__What you should do__
Reproduce the entries below in full, word for word.

**** Source data

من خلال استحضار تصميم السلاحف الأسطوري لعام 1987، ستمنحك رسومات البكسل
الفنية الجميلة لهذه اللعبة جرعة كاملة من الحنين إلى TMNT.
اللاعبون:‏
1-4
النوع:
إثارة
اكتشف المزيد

********

__Response area__
من خلال استحضار تصميم السلاحف الأسطوري لعام 1987، ستمنحك رسومات البكسل
الفنية الجميلة لهذه اللعبة جرعة كاملة من الحنين إلى TMNT.
اللاعبون:‏
1-4
النوع:
إثارة
اكتشف المزيد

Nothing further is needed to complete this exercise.